Durante la reunión, los representantes de la ONU reiteraron su posición sobre la necesidad de que el traspaso de poder se realice en un ambiente de respeto y sin hechos de violencia política. El mensaje central, según la fuente, fue que no hay lugar para este tipo de hechos en una democracia como la colombiana.
La Misión de Verificación de la ONU tiene presencia en Colombia en virtud de un mandato del Consejo de Seguridad. Su trabajo se ha centrado en el seguimiento a distintos compromisos relacionados con la implementación de los acuerdos de paz y con la verificación de situaciones que afectan la convivencia política en los territorios.
El inicio de este diálogo se produce en un momento clave del calendario político nacional. Las elecciones pasadas definieron al sucesor del actual gobierno, y el equipo de De la Espriella se encuentra en fase de empalme con las distintas carteras ministeriales y entidades del Estado.

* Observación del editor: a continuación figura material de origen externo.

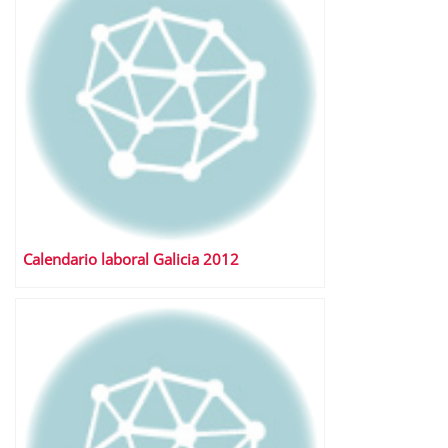
Calendario laboral Galicia 2012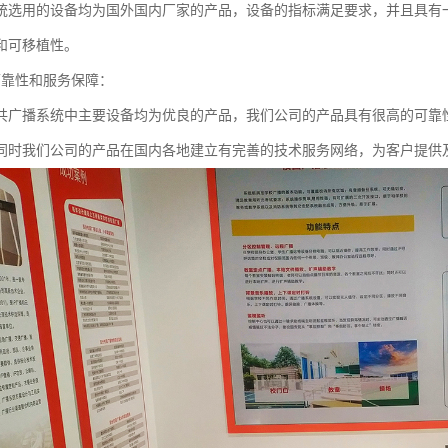
统选用的设备均为国外国内厂家的产品，设备的指标满足要求，并且具有
和可移植性。
可靠性和服务保障：
共广播系统中主要设备均为优良的产品，我们公司的产品具有很高的可靠
同时我们公司的产品在国内各地建立有完善的技术服务网络，为客户提供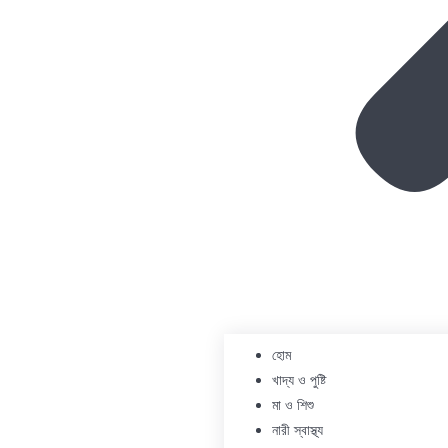
হোম
খাদ্য ও পুষ্টি
মা ও শিশু
নারী স্বাস্থ্য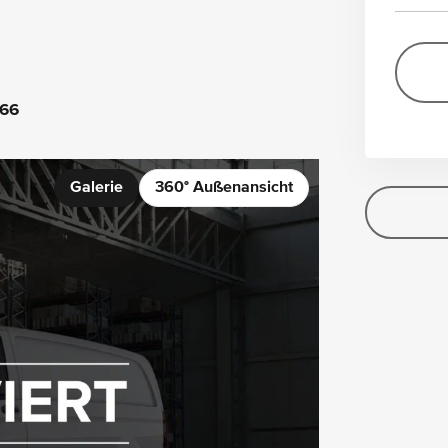
66
Galerie
360° Außenansicht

Para el organismo internacional, el contacto temprano con la administración entrante es una práctica habitual. Permite presentar al nuevo gobierno las líneas de trabajo que la Misión desarrolla en el país y escuchar las prioridades de quienes asumirán la conducción del Estado.
El llamado a una transición pacífica cobra relevancia en un contexto donde distintos actores han expresado preocupaciones por episodios de violencia contra liderazgos políticos y sociales en varias regiones. La ONU suele recordar que la protección de la vida y la participación política son condiciones básicas para la democracia.
La Misión también ha insistido en la importancia de mantener los compromisos adquiridos por el Estado colombiano en materia de derechos humanos y construcción de paz. Estos temas, según el organismo, hacen parte de la agenda que continuará siendo acompanhada durante el nuevo período de gobierno.
Desde la óptica del gobierno entrante, el diálogo con la ONU abre la puerta a una coordinación directa con uno de los actores internacionales más activos en el seguimiento de la situación interna del país. El reto será definir los puntos de encuentro y las diferencias que puedan surgir en torno al rumbo de la política de paz.
Por ahora, la señal principal que dejó el encuentro es de carácter político y simbólico. Ambos lados se sentaron a la mesa y coincidieron en que la transición debe transcurrir sin hechos de violencia que alteren la voluntad expresada en las urnas.